三井住友海上は01年10月、業界3位の三井海上火災と4位の住友海上火災の合併で誕生。旧2社間の競争意識が刺激となり、右肩上がりの好業績を達成し、「合併の優等生」といわれてきた。だが、好業績は主に効率化によるもの。違反行為は支払い部門に集中していたが、植村社長は「チェックする人員が減っていた」と効率化が誤った方向に向いていたことを認めた。

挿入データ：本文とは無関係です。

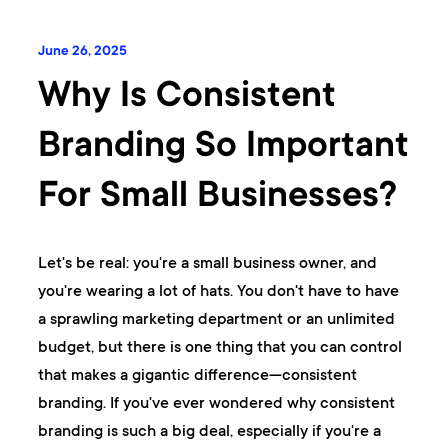
June 26, 2025
Why Is Consistent
Branding So Important
For Small Businesses?
Let's be real: you're a small business owner, and
you're wearing a lot of hats. You don't have to have
a sprawling marketing department or an unlimited
budget, but there is one thing that you can control
that makes a gigantic difference—consistent
branding. If you've ever wondered why consistent
branding is such a big deal, especially if you're a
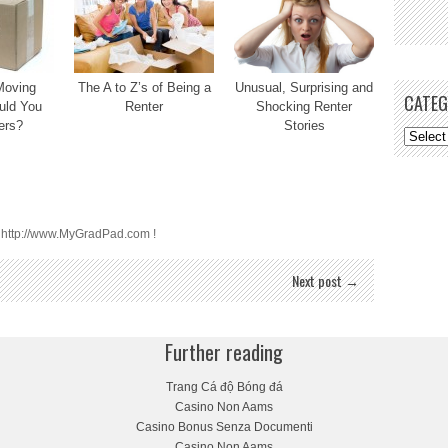
Moving
The A to Z’s of Being a
Unusual, Surprising and
CATEG
uld You
Renter
Shocking Renter
ers?
Stories
t http://www.MyGradPad.com !
Next post →
Further reading
Trang Cá độ Bóng đá
Casino Non Aams
Casino Bonus Senza Documenti
Casino Non Aams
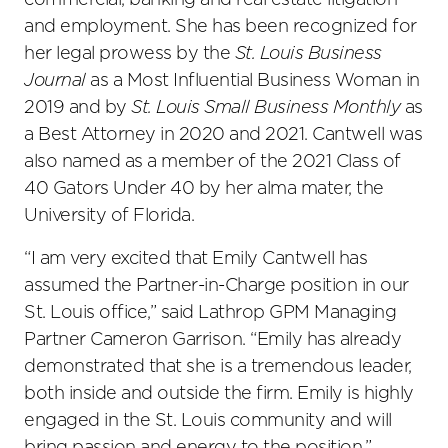
commercial, banking and real estate litigation
and employment. She has been recognized for
her legal prowess by the
St. Louis Business
Journal
as a Most Influential Business Woman in
2019 and by
St. Louis Small Business Monthly
as
a Best Attorney in 2020 and 2021. Cantwell was
also named as a member of the 2021 Class of
40 Gators Under 40 by her alma mater, the
University of Florida.
“I am very excited that Emily Cantwell has
assumed the Partner-in-Charge position in our
St. Louis office,” said Lathrop GPM Managing
Partner Cameron Garrison. “Emily has already
demonstrated that she is a tremendous leader,
both inside and outside the firm. Emily is highly
engaged in the St. Louis community and will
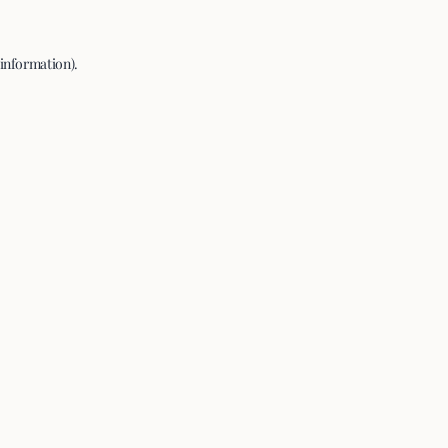
 information).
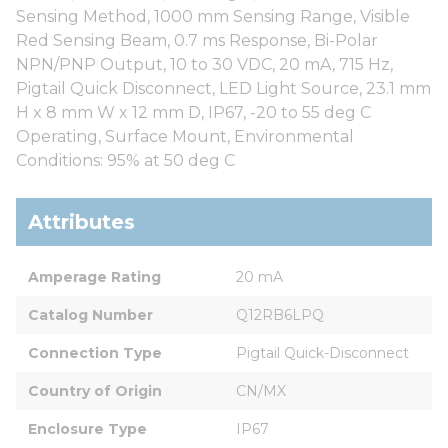
Sensing Method, 1000 mm Sensing Range, Visible
Red Sensing Beam, 0.7 ms Response, Bi-Polar
NPN/PNP Output, 10 to 30 VDC, 20 mA, 715 Hz,
Pigtail Quick Disconnect, LED Light Source, 23.1 mm
H x 8 mm W x 12 mm D, IP67, -20 to 55 deg C
Operating, Surface Mount, Environmental
Conditions: 95% at 50 deg C
Attributes
Amperage Rating
20 mA
Catalog Number
Q12RB6LPQ
Connection Type
Pigtail Quick-Disconnect
Country of Origin
CN/MX
Enclosure Type
IP67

同社の販売代理店約5万9000店は7月10日から全店2週間の一部業務停止となる。昨年実績でこの期間の保険料収入約220億円が目減りする恐れがある。先に一部業務停止となった損保ジャパンの専属代理店がライバル社から切り崩しを受けたように、三井住友海上も同様の影響が予想される。
悪質な不払いが目立った医療保険は新規契約が無期限停止となった。「新しい柱として最も力を注いできた」(植村社長)だけに、業績への打撃は小さくない。本来は医師の判断が必要なのに、社員が独断で保険金の支払いを拒んだ案件は「実質的な詐欺ではないか」との指摘もある。植村社長は「社員の知識不足が要因。意図的ではない」と反論。不払い多発の原因も「医療保険を扱った経験が浅く、商品を作り、販売し、保険金を支払う仕組みが構築できていなかった」と述べ、法令順守意識の低さと内部管理体制の不備をあらわにした。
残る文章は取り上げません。